"""

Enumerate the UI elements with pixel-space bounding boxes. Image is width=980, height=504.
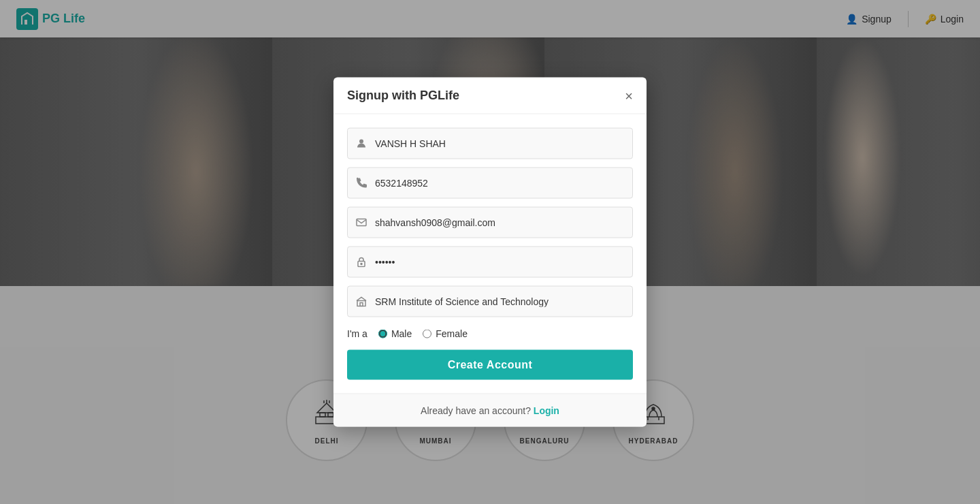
svg-rect-25	[357, 219, 366, 226]
gender-row: I'm a Male Female	[347, 326, 633, 342]
modal-body: I'm a Male Female Create Account	[333, 114, 647, 394]
footer-login-link[interactable]: Login	[534, 405, 559, 416]
signup-modal: Signup with PGLife ×	[333, 78, 647, 427]
footer-text: Already have an account?	[421, 405, 531, 416]
email-input-wrapper	[347, 207, 633, 238]
gender-female-option[interactable]: Female	[423, 328, 468, 339]
college-input-wrapper	[347, 286, 633, 317]
name-field[interactable]	[375, 129, 632, 159]
password-field[interactable]	[375, 247, 632, 277]
phone-input-wrapper	[347, 168, 633, 199]
svg-rect-29	[360, 303, 363, 306]
gender-label: I'm a	[347, 328, 368, 339]
modal-close-button[interactable]: ×	[625, 89, 633, 102]
modal-header: Signup with PGLife ×	[333, 78, 647, 114]
lock-icon	[348, 247, 375, 277]
svg-point-24	[359, 140, 363, 144]
college-field[interactable]	[375, 287, 632, 317]
svg-point-27	[361, 264, 362, 265]
user-icon	[348, 129, 375, 159]
gender-female-radio[interactable]	[423, 329, 431, 338]
email-field[interactable]	[375, 208, 632, 238]
phone-icon	[348, 168, 375, 198]
gender-male-option[interactable]: Male	[378, 328, 412, 339]
svg-rect-28	[357, 301, 365, 306]
gender-female-label: Female	[436, 328, 468, 339]
gender-male-label: Male	[391, 328, 412, 339]
modal-footer: Already have an account? Login	[333, 394, 647, 427]
college-icon	[348, 287, 375, 317]
phone-field[interactable]	[375, 168, 632, 198]
name-input-wrapper	[347, 128, 633, 159]
create-account-button[interactable]: Create Account	[347, 350, 633, 380]
password-input-wrapper	[347, 247, 633, 278]
email-icon	[348, 208, 375, 238]
modal-title: Signup with PGLife	[347, 89, 459, 103]
gender-male-radio[interactable]	[378, 329, 387, 338]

"""

TASK STATEMENT:
Output all of the data word for word, excluding any pictures.

WRITTEN ANSWER:
Enumerate the UI elements with pixel-space bounding boxes. Image is width=980, height=504.
svg-rect-25	[357, 219, 366, 226]
gender-row: I'm a Male Female	[347, 326, 633, 342]
modal-body: I'm a Male Female Create Account	[333, 114, 647, 394]
footer-login-link[interactable]: Login	[534, 405, 559, 416]
signup-modal: Signup with PGLife ×	[333, 78, 647, 427]
footer-text: Already have an account?	[421, 405, 531, 416]
email-input-wrapper	[347, 207, 633, 238]
gender-female-option[interactable]: Female	[423, 328, 468, 339]
college-input-wrapper	[347, 286, 633, 317]
name-field[interactable]	[375, 129, 632, 159]
password-field[interactable]	[375, 247, 632, 277]
phone-input-wrapper	[347, 168, 633, 199]
svg-rect-29	[360, 303, 363, 306]
gender-label: I'm a	[347, 328, 368, 339]
modal-close-button[interactable]: ×	[625, 89, 633, 102]
modal-header: Signup with PGLife ×	[333, 78, 647, 114]
lock-icon	[348, 247, 375, 277]
svg-point-24	[359, 140, 363, 144]
college-field[interactable]	[375, 287, 632, 317]
svg-point-27	[361, 264, 362, 265]
user-icon	[348, 129, 375, 159]
gender-female-radio[interactable]	[423, 329, 431, 338]
email-field[interactable]	[375, 208, 632, 238]
phone-icon	[348, 168, 375, 198]
gender-male-option[interactable]: Male	[378, 328, 412, 339]
svg-rect-28	[357, 301, 365, 306]
gender-female-label: Female	[436, 328, 468, 339]
gender-male-label: Male	[391, 328, 412, 339]
modal-footer: Already have an account? Login	[333, 394, 647, 427]
college-icon	[348, 287, 375, 317]
phone-field[interactable]	[375, 168, 632, 198]
name-input-wrapper	[347, 128, 633, 159]
create-account-button[interactable]: Create Account	[347, 350, 633, 380]
password-input-wrapper	[347, 247, 633, 278]
email-icon	[348, 208, 375, 238]
modal-title: Signup with PGLife	[347, 89, 459, 103]
gender-male-radio[interactable]	[378, 329, 387, 338]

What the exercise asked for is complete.